■ DATA EXTRACTS:
..............................

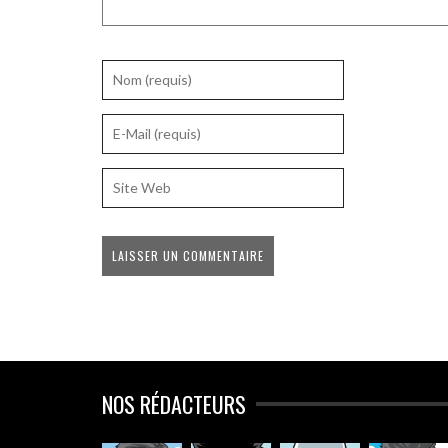
NOS RÉDACTEURS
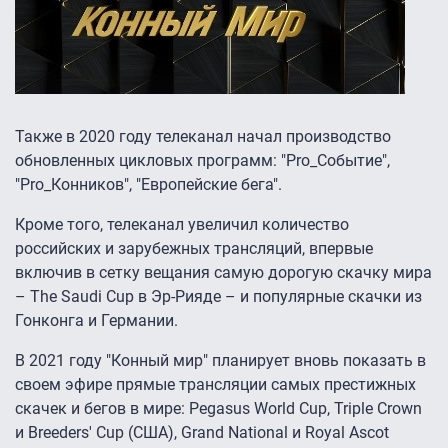
Также в 2020 году телеканал начал производство
обновленных цикловых программ: "Pro_Событие",
"Pro_Конников", "Европейские бега".
Кроме того, телеканал увеличил количество
российских и зарубежных трансляций, впервые
включив в сетку вещания самую дорогую скачку мира
– The Saudi Cup в Эр-Рияде – и популярные скачки из
Гонконга и Германии.
В 2021 году "Конный мир" планирует вновь показать в
своем эфире прямые трансляции самых престижных
скачек и бегов в мире: Pegasus World Cup, Triple Crown
и Breeders' Cup (США), Grand National и Royal Ascot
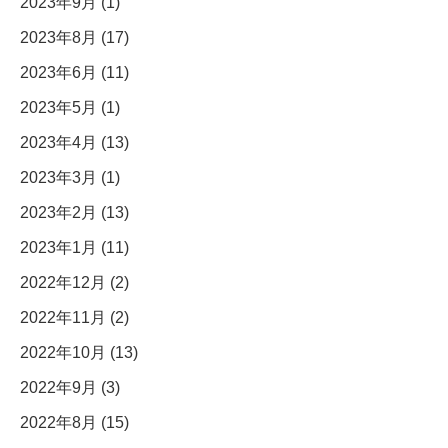
2023年9月 (1)
2023年8月 (17)
2023年6月 (11)
2023年5月 (1)
2023年4月 (13)
2023年3月 (1)
2023年2月 (13)
2023年1月 (11)
2022年12月 (2)
2022年11月 (2)
2022年10月 (13)
2022年9月 (3)
2022年8月 (15)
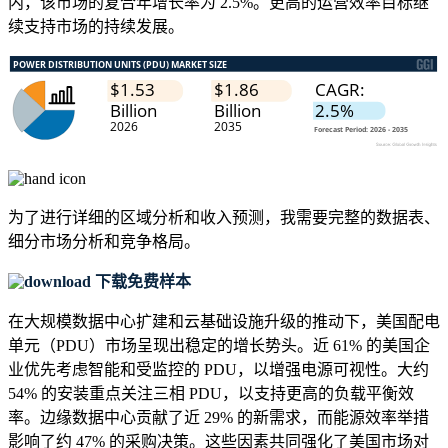
内，该市场的复合年增长率为 2.5%。更高的运营效率目标继
续支持市场的持续发展。
为了进行详细的区域分析和收入预测，我需要
完整的数据表、
细分市场分析和竞争格局
。
下载免费样本
在大规模数据中心扩建和云基础设施升级的推动下，美国配电
单元（PDU）市场呈现出稳定的增长势头。近 61% 的美国企
业优先考虑智能和受监控的 PDU，以增强电源可视性。大约
54% 的安装重点关注三相 PDU，以支持更高的负载平衡效
率。边缘数据中心贡献了近 29% 的新需求，而能源效率举措
影响了约 47% 的采购决策。这些因素共同强化了美国市场对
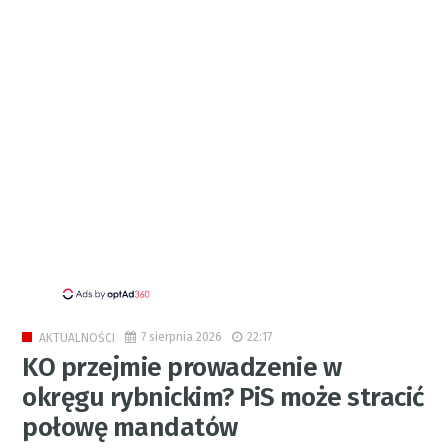
7 sierpnia 2026
22:17
AKTUALNOŚCI
KO przejmie prowadzenie w
okręgu rybnickim? PiS może stracić
połowę mandatów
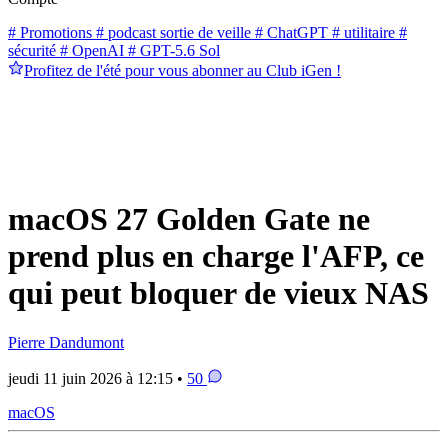
# Promotions
# podcast sortie de veille
# ChatGPT
# utilitaire
#
sécurité
# OpenAI
# GPT-5.6 Sol
Profitez de l'été pour vous abonner au Club iGen !
macOS 27 Golden Gate ne
prend plus en charge l'AFP, ce
qui peut bloquer de vieux NAS
Pierre Dandumont
jeudi 11 juin 2026 à 12:15 •
50
macOS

..............................

What is needed here is an exact copy of the lines from the line containing "为了进行详细的区域分析和收入预测，我需要" through the end of the records, with every picture left out.

■ ANSWER FOR THIS EXERCISE:
为了进行详细的区域分析和收入预测，我需要
完整的数据表、
细分市场分析和竞争格局
。
下载免费样本
在大规模数据中心扩建和云基础设施升级的推动下，美国配电
单元（PDU）市场呈现出稳定的增长势头。近 61% 的美国企
业优先考虑智能和受监控的 PDU，以增强电源可视性。大约
54% 的安装重点关注三相 PDU，以支持更高的负载平衡效
率。边缘数据中心贡献了近 29% 的新需求，而能源效率举措
影响了约 47% 的采购决策。这些因素共同强化了美国市场对
7 sierpnia 2026
22:17
AKTUALNOŚCI
KO przejmie prowadzenie w
okręgu rybnickim? PiS może stracić
połowę mandatów
# Promotions
# podcast sortie de veille
# ChatGPT
# utilitaire
#
sécurité
# OpenAI
# GPT-5.6 Sol
Profitez de l'été pour vous abonner au Club iGen !
macOS 27 Golden Gate ne
prend plus en charge l'AFP, ce
qui peut bloquer de vieux NAS
Pierre Dandumont
jeudi 11 juin 2026 à 12:15 •
50
macOS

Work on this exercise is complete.